═══ Records shown

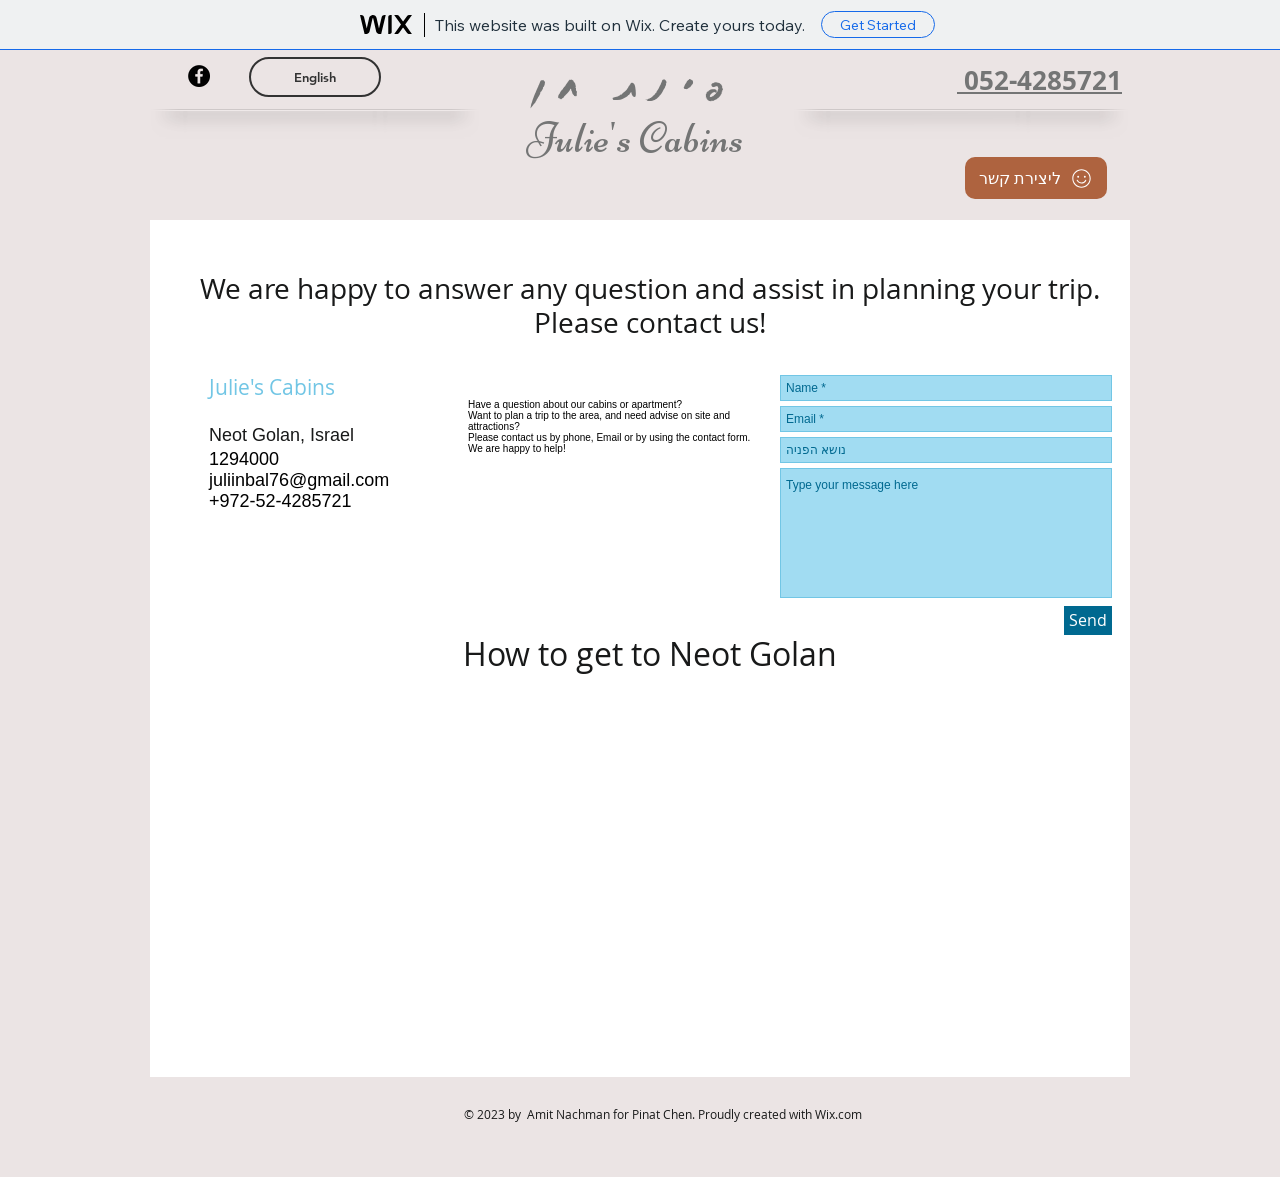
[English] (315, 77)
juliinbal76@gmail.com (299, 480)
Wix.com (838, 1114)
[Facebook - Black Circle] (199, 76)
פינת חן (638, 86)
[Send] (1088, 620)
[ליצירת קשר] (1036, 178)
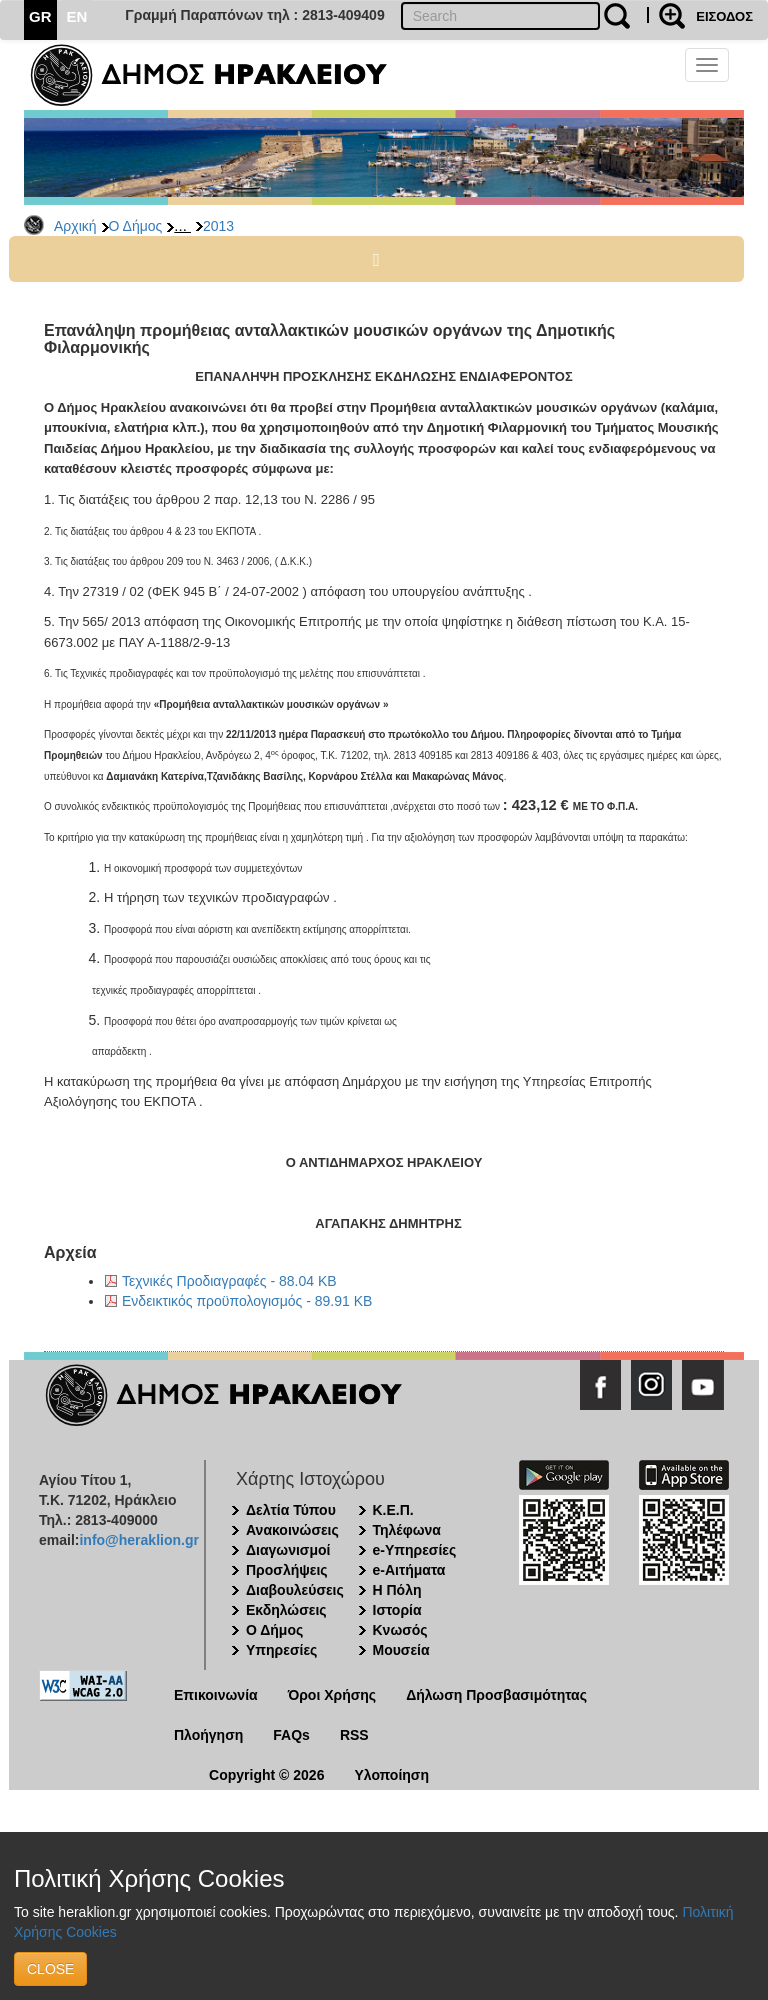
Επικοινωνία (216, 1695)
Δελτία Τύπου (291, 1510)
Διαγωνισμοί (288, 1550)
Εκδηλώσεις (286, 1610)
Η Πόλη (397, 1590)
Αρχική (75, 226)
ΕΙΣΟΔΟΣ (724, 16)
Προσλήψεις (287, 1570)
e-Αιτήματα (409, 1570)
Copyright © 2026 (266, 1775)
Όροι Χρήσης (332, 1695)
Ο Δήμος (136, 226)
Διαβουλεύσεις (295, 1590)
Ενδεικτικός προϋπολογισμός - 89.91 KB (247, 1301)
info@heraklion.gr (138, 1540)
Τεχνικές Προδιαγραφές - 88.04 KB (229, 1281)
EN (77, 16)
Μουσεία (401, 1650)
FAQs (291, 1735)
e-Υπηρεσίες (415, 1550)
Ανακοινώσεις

══════

▶ [What you have to do]:
When you write out the material again, keep every word exact and omit the pictures.

▶ [Answer to the problem]:
[English] (315, 77)
juliinbal76@gmail.com (299, 480)
Wix.com (838, 1114)
[Facebook - Black Circle] (199, 76)
פינת חן (638, 86)
[Send] (1088, 620)
[ליצירת קשר] (1036, 178)
Επικοινωνία (216, 1695)
Δελτία Τύπου (291, 1510)
Διαγωνισμοί (288, 1550)
Εκδηλώσεις (286, 1610)
Η Πόλη (397, 1590)
Αρχική (75, 226)
ΕΙΣΟΔΟΣ (724, 16)
Προσλήψεις (287, 1570)
e-Αιτήματα (409, 1570)
Copyright © 2026 (266, 1775)
Όροι Χρήσης (332, 1695)
Ο Δήμος (136, 226)
Διαβουλεύσεις (295, 1590)
Ενδεικτικός προϋπολογισμός - 89.91 KB (247, 1301)
info@heraklion.gr (138, 1540)
Τεχνικές Προδιαγραφές - 88.04 KB (229, 1281)
EN (77, 16)
Μουσεία (401, 1650)
FAQs (291, 1735)
e-Υπηρεσίες (415, 1550)
Ανακοινώσεις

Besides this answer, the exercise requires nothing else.